Book fairs love themes, and the Frankfurt Book Fair, in particular, has tended to dive into the pursuit of the zeitgeist with enthusiasm. I still regularly reference the BookTok takeover that managed to capture the excitement of that fledgling influencer scene. This year’s fair promises a deep dive into an equally zeitgeisty and utterly expected area. The response of the creative world to the challenges and opportunities of AI is still a relatively new conversation, even if it feels like it’s been with us forever.
Publishing Perspectives has put together a sneak peek preview of a fascinating roster of AI-related events at this year’s Frankfurt Book Fair. The names of some of the talk and panel hosts will be familiar from recent editions of this column, most notably Created by Humans and the Copyright Clearance Center. Both of these organizations have launched initiatives recently to help preserve the value of creative rights and the special status for human creators and their need to make a living in a landscape where technological involvement is seen as inevitable. The problem they seek to solve is the pragmatic one of, “How do we retain the greatest benefit for human creators in the face of inevitable change?”
That might not be the headline-grabbing activism many creators would like to see, but it is increasingly the direction the conversation is taking. And it is doing so from both sides, as the stridency on the big tech side of what was previously the dividing line has also been ratcheted down a notch and become more conciliatory.
Some of this has also been pragmatic: securing the agreement of creative industries for what seems to them like small change could give companies a time advantage that would pay back in orders of magnitude. Some of it is in response to increasing regulatory pressure, as we saw first with the EU’s AI Act, most recently with the NO FAKES and COPIED Acts in the US, and the possibility that the new UK government may take a new tack that is less tech-friendly.
But some of this is also a response to wider pushback, public skepticism, and increased questioning over whether or not the hype is real.
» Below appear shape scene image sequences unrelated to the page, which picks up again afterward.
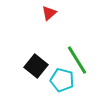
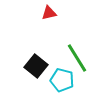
red triangle: rotated 28 degrees clockwise
green line: moved 2 px up
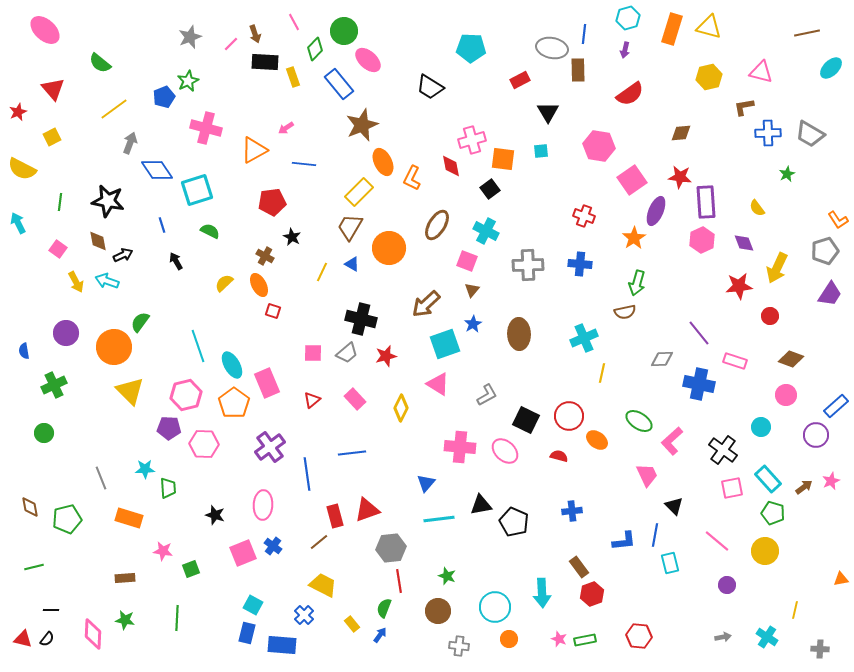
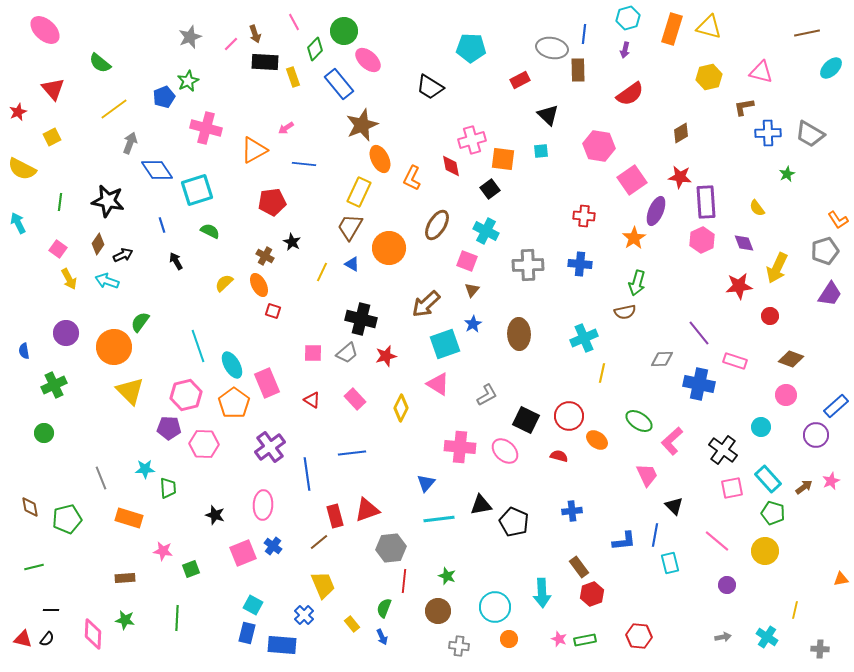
black triangle at (548, 112): moved 3 px down; rotated 15 degrees counterclockwise
brown diamond at (681, 133): rotated 25 degrees counterclockwise
orange ellipse at (383, 162): moved 3 px left, 3 px up
yellow rectangle at (359, 192): rotated 20 degrees counterclockwise
red cross at (584, 216): rotated 15 degrees counterclockwise
black star at (292, 237): moved 5 px down
brown diamond at (98, 241): moved 3 px down; rotated 45 degrees clockwise
yellow arrow at (76, 282): moved 7 px left, 3 px up
red triangle at (312, 400): rotated 48 degrees counterclockwise
red line at (399, 581): moved 5 px right; rotated 15 degrees clockwise
yellow trapezoid at (323, 585): rotated 40 degrees clockwise
blue arrow at (380, 635): moved 2 px right, 2 px down; rotated 119 degrees clockwise
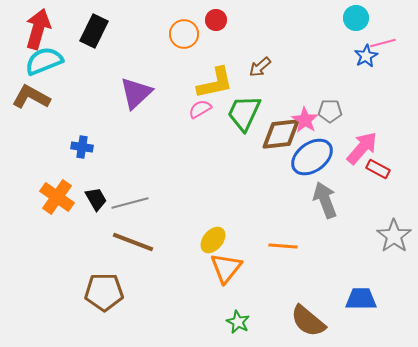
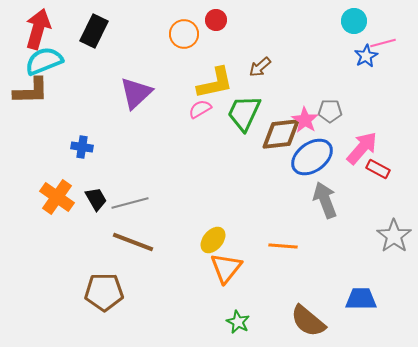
cyan circle: moved 2 px left, 3 px down
brown L-shape: moved 6 px up; rotated 150 degrees clockwise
Some of that pushback comes from concerns about the use to which technology in general and AI, in particular, might be put. The impending US elections are one focus for that concern, with news last week that OpenAI has shut down a political influence operation using its AI, obviously sparking “tip of the iceberg” worries. There is also concern in the UK over the role of social media in the spread of disinformation inflaming recent riots, as discussed in this TechCrunch article.
But some of the skepticism comes from the fact that AI still really isn’t that reliable. This is slightly different from the commentary I offered for a while on the insistence that it wasn’t very good. Whether image, film, text, or sound, AI is getting very good very quickly. But it seems to remain persistently bad at avoiding hallucinations. A new study last week confirmed this. One of the Cornell-based co-authors states, “At present, even the best models can generate hallucination-free text only about 35% of the time.” That’s really not very impressive.
Whether the problem is solvable seems to depend on whether AI can be trained on really good data, which raises a whole other raft of questions. And this comes amidst a report that an increasing number of websites (up from 1% to 5-7% in a year) are preventing scraping by some or all AI platforms.